Rene Solt told Sky News Sunday with Trevor Phillips that the Nazis stopped counting people until they arrived in Bergen-Belsen as a teenager because people die so quickly.
Her late husband, Charles Solt, helped release the camp, and before the Holocaust Memory Day, she said, “We didn’t talk about it, we couldn’t.”
Da Salt, 95 -year -old, was born in Zduna ox, Poland, in 1929 and later lives in the ghetto created there.
In 1944, she was sent to Auschwitz-Birkenau with her parents.
She and her mother were then transported to a warehouse in the Hamburg port, Germany, where she worked on the demolition.
The couple was sent to Bergen-Belsen in March 1945. They were separated during the trip, but were found again in the camp.
The British army released them on April 15, 1945, but her mother died in hospital 12 days later.
Describing her experience, she told Sky News: “There was nothing to eat, nothing to drink-the water was cut off when I reached Bergen-Belsen.
“The daily counting of people has stopped already because it made no sense to count anyone – for every thousand people, alive in the morning, in the afternoon there will be only 700 or 800 people counting more.
“There were no more calls with rollers, it wouldn’t be eaten at all, there was nothing – obviously the bread stopped delivering people two weeks before I got there.”
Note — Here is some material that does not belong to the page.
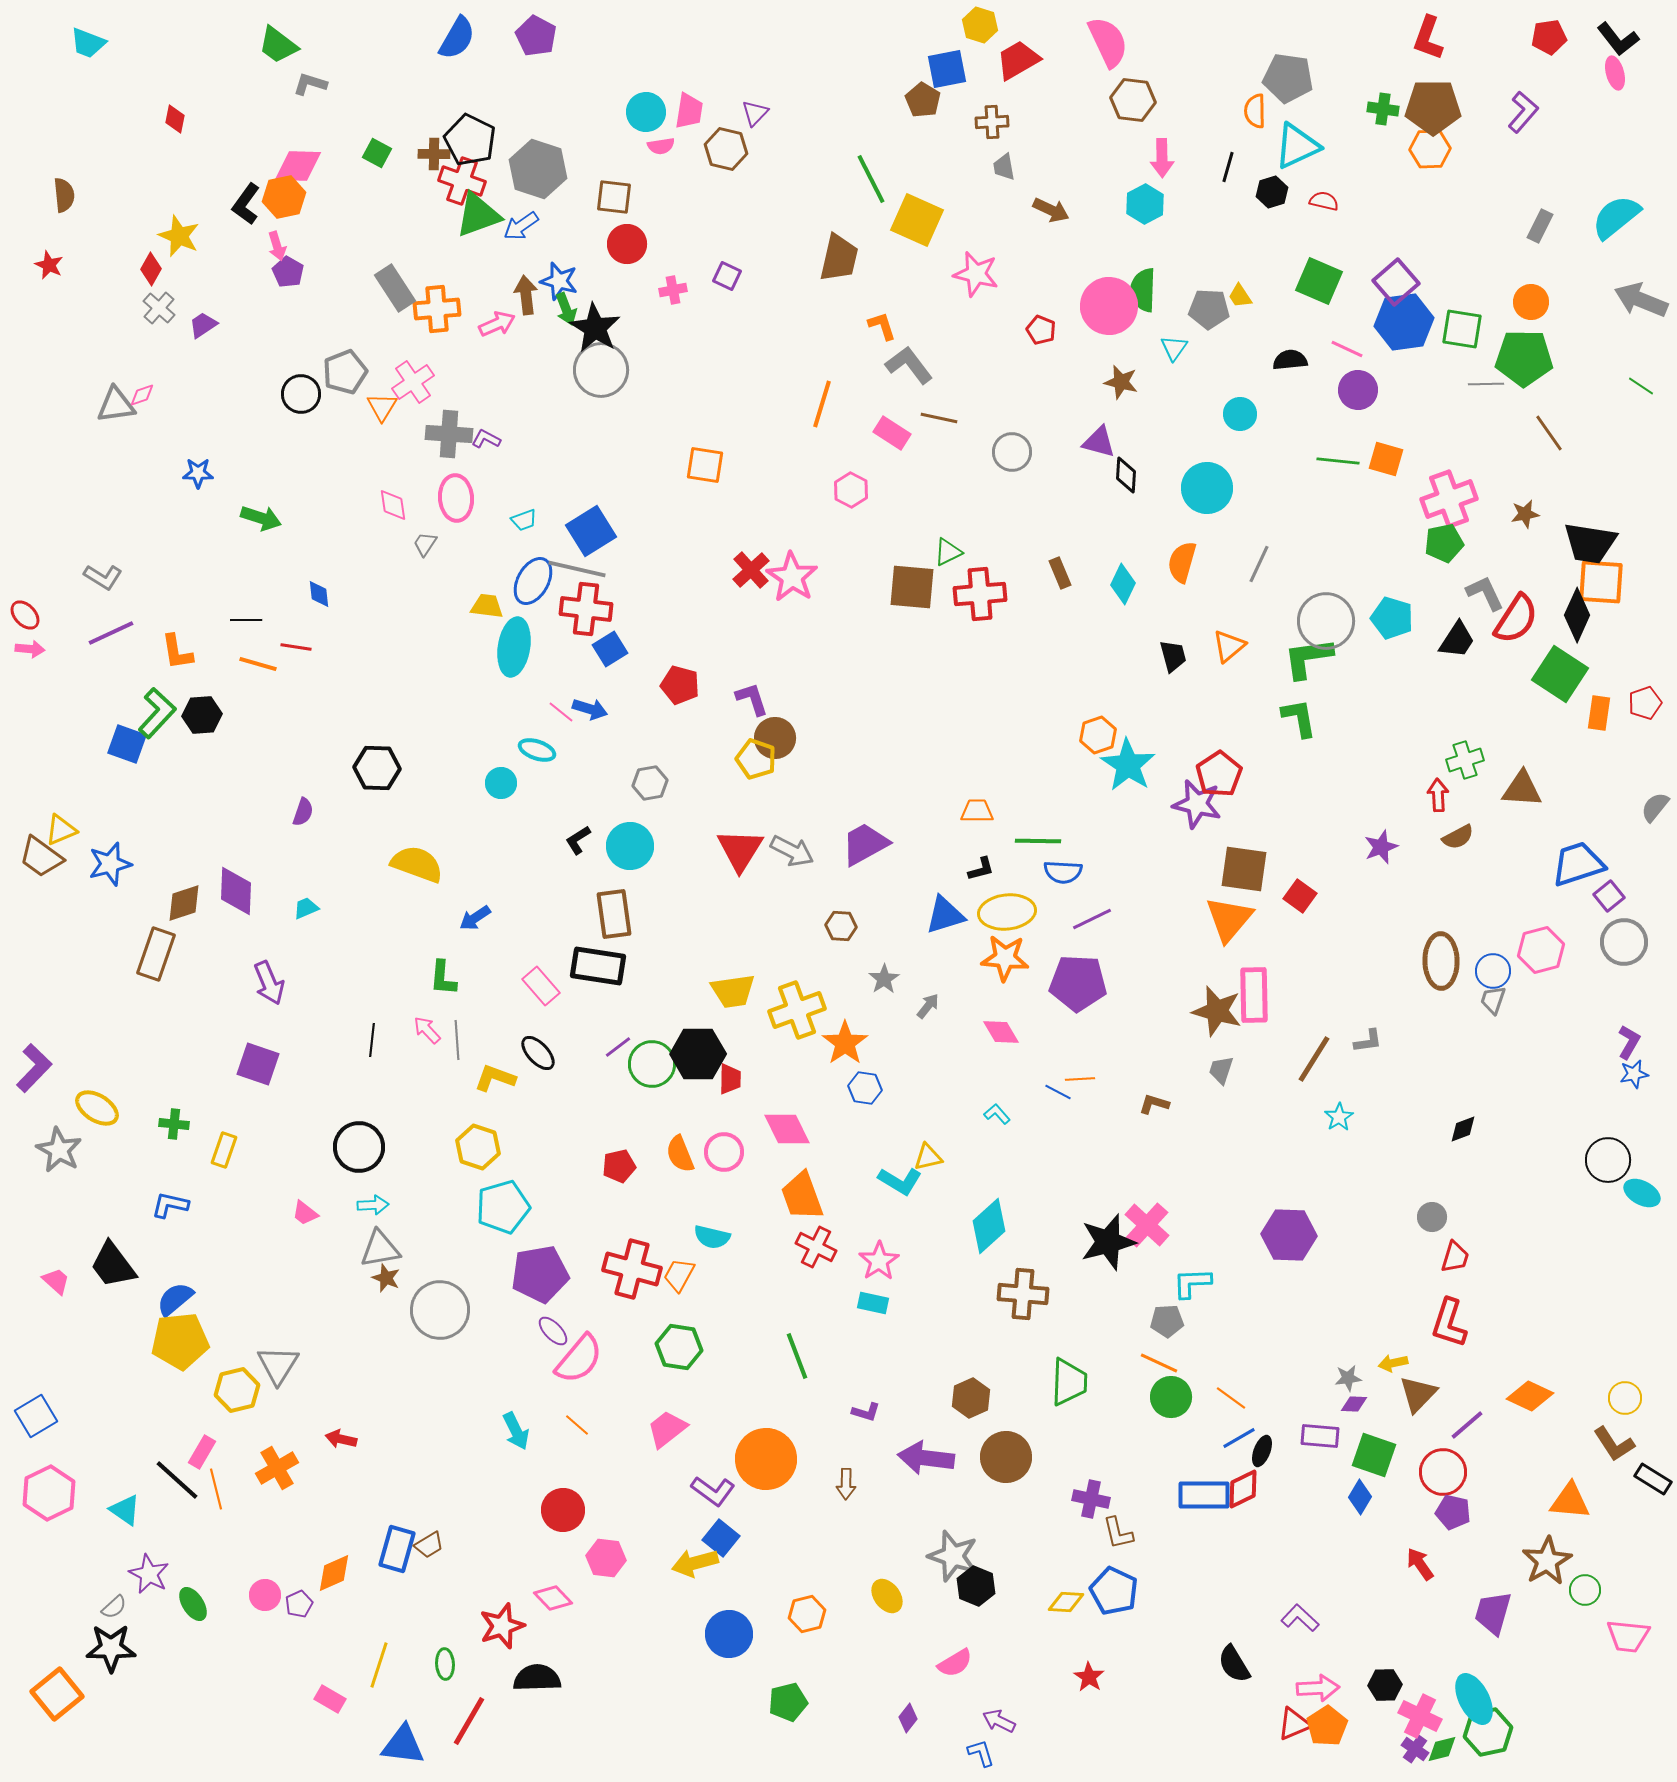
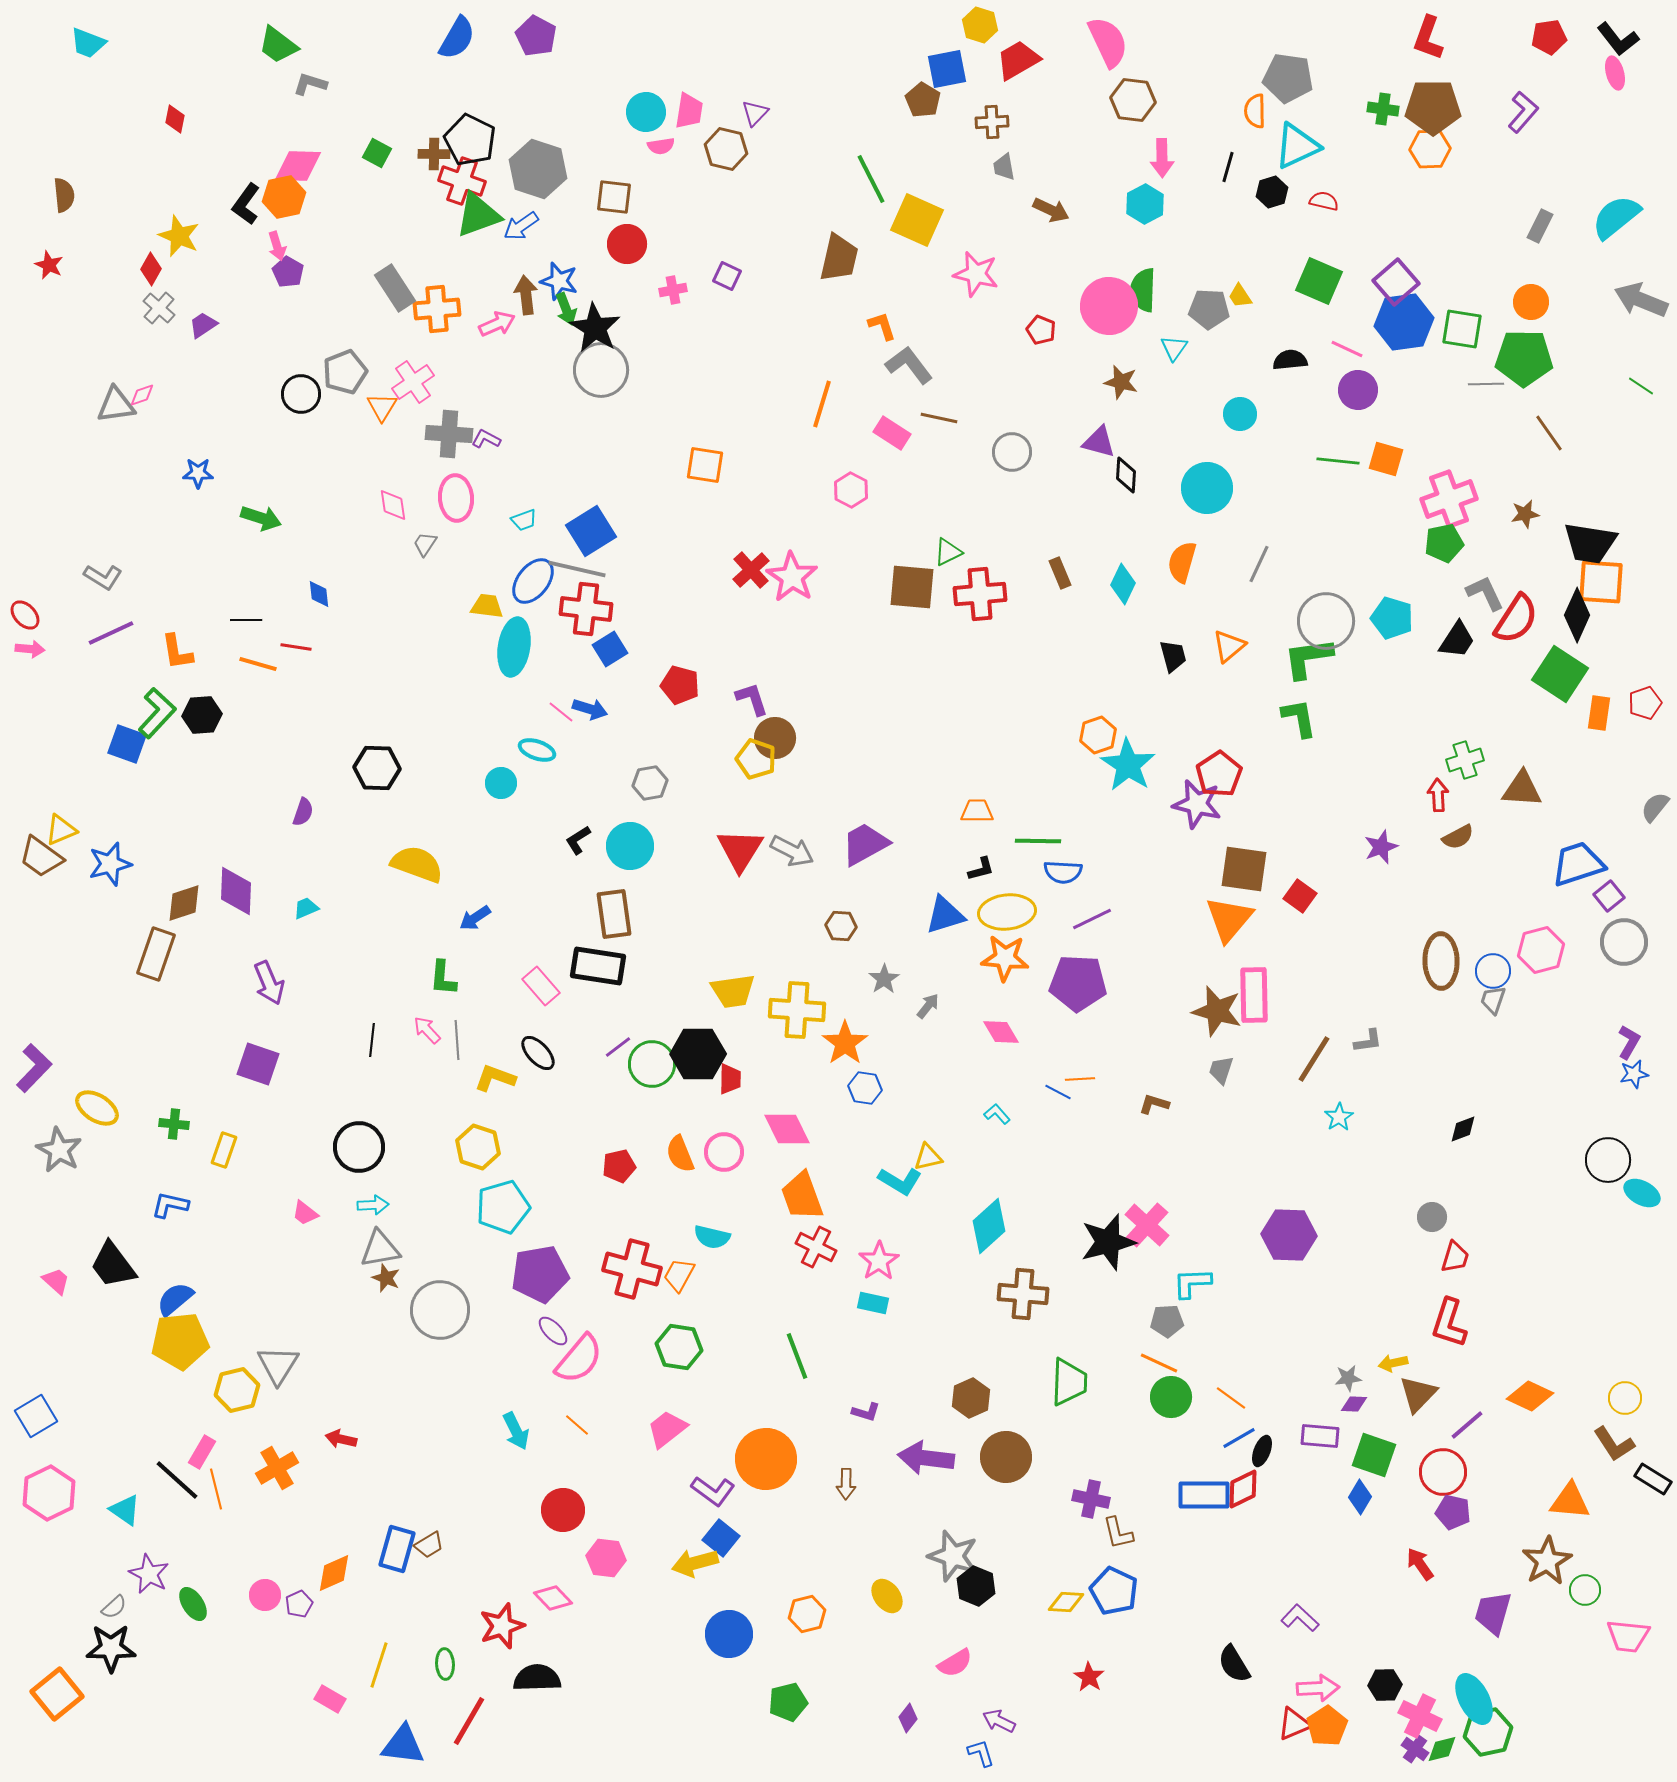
blue ellipse at (533, 581): rotated 9 degrees clockwise
yellow cross at (797, 1010): rotated 24 degrees clockwise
Mrs. Salt said she would not survive without her mother.
“We didn’t have the strength to talk anymore, but its very presence continued me,” she told the program.
“It was awful, we saw the corpses, it was so scary – you never know when the next minute would die.”
She continued to marry one of the soldiers who released Bergen-Belsen.
Her husband “couldn’t talk about Belsen, the tears were running on his face, he couldn’t talk about Belsen,” she said.
“We didn’t talk about it, we couldn’t.”
Asked why retelling testimonies like hers is important now, she said to the program: “Because we may prevent another holocaust from coming.”
Phillips asked her if the Holocaust was likely to happen again.
D -Ya Salt replied: “There is a great opportunity, we hope it will never happen again, we can only hope and pray that (it) has to calm down.”
The scale of the Holocaust can be forgotten if stories like its are not shared, she added.
D -Ja Salt praised the Holocaust of the Holocaust for the creation of young ambassadors to help convey testimony.
“People really forget, but I hope it won’t,” said G -Ja Salt.